Siento como Ian se deshace poco a poco, así que me acerco más a su cuerpo y dejo que se recueste en mi hombro. Acaricio su cabello y no me quito de ahí hasta que él decida que quiere levantarse.
—A veces quiero pensar que es mentira, que en realidad no se suicidó —dice—. Me hace sentir que tuve que notarlo, que pude haber hecho algo, y no lo hice.
—¿Sabes por qué decidió hacerlo?
—Algo así —responde—. Le dejo una nota a sus padres, dijo que su mente estaba dañada, y que no lo soportaba. Jamás habló de ello, ni siquiera había sospechas de qué le podía estar ocurriendo.
—Entonces no es culpa de nadie. A veces las personas creen que están solos en sus problemas, y se encierran en ellos sin buscan ningún tipo de ayuda —le tranquilizo—. Quienes no pasamos por ello se nos hace difícil comprenderlo, mucho más notarlo. El si pudiste o no hacer algo es igual que pensar en cómo serían las cosas si él siguiese aquí. Sucedió, y estoy segura de que Sam no quería que te culparas por ello —concluyo.

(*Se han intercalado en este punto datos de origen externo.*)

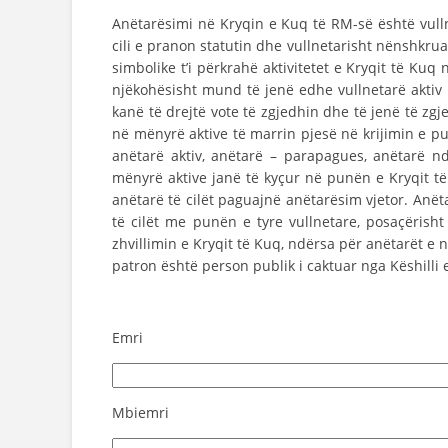
Anëtarësimi në Kryqin e Kuq të RM-së është vullne
cili e pranon statutin dhe vullnetarisht nënshkru
simbolike t’i përkrahë aktivitetet e Kryqit të Ku
njëkohësisht mund të jenë edhe vullnetarë aktiv 
kanë të drejtë vote të zgjedhin dhe të jenë të zgj
në mënyrë aktive të marrin pjesë në krijimin e p
anëtarë aktiv, anëtarë – parapagues, anëtarë nd
mënyrë aktive janë të kyçur në punën e Kryqit t
anëtarë të cilët paguajnë anëtarësim vjetor. Anët
të cilët me punën e tyre vullnetare, posaçëris
zhvillimin e Kryqit të Kuq, ndërsa për anëtarët e 
patron është person publik i caktuar nga Këshilli 
Emri
Mbiemri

Se crea un largo silencio que no pretendo romper. Por más que la vida de Ian haya cambiado desde que llegó a la residencia, y que por mi insistencia le he hecho vivir momentos gratos desde la partida de su amigo, su situación no se parece en nada a la que viví con mi abuela, no es algo que aceptes con facilidad y puedas vivir con ello comprendiendo que así debía pasar en algún momento.

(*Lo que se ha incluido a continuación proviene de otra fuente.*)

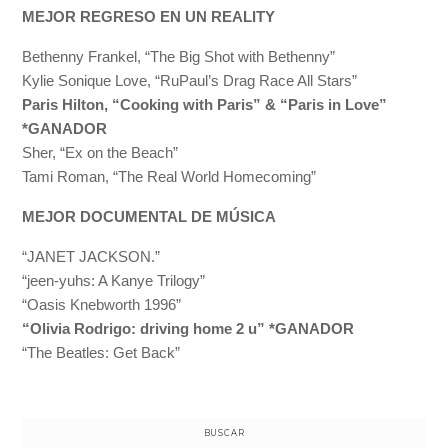
MEJOR REGRESO EN UN REALITY
Bethenny Frankel, “The Big Shot with Bethenny”
Kylie Sonique Love, “RuPaul’s Drag Race All Stars”
Paris Hilton, “Cooking with Paris” & “Paris in Love”
*GANADOR
Sher, “Ex on the Beach”
Tami Roman, “The Real World Homecoming”
MEJOR DOCUMENTAL DE MÚSICA
“JANET JACKSON.”
“jeen-yuhs: A Kanye Trilogy”
“Oasis Knebworth 1996”
“Olivia Rodrigo: driving home 2 u” *GANADOR
“The Beatles: Get Back”
BUSCAR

Ella murió por una enfermedad, Sam murió porque quería morir. Yo hoy en día la recuerdo por su alegría, Ian no puede pensar en él sin preguntarse qué pudo hacer para evitar que su amigo decidiese quitarse la vida. Clare se fue de este mundo sin planearlo, pero de forma comprensible; Sam se fue dejando nada más que preguntas que nunca obtendrán una respuesta diferente a la que haya puesto en la carta que les dejó a sus padres.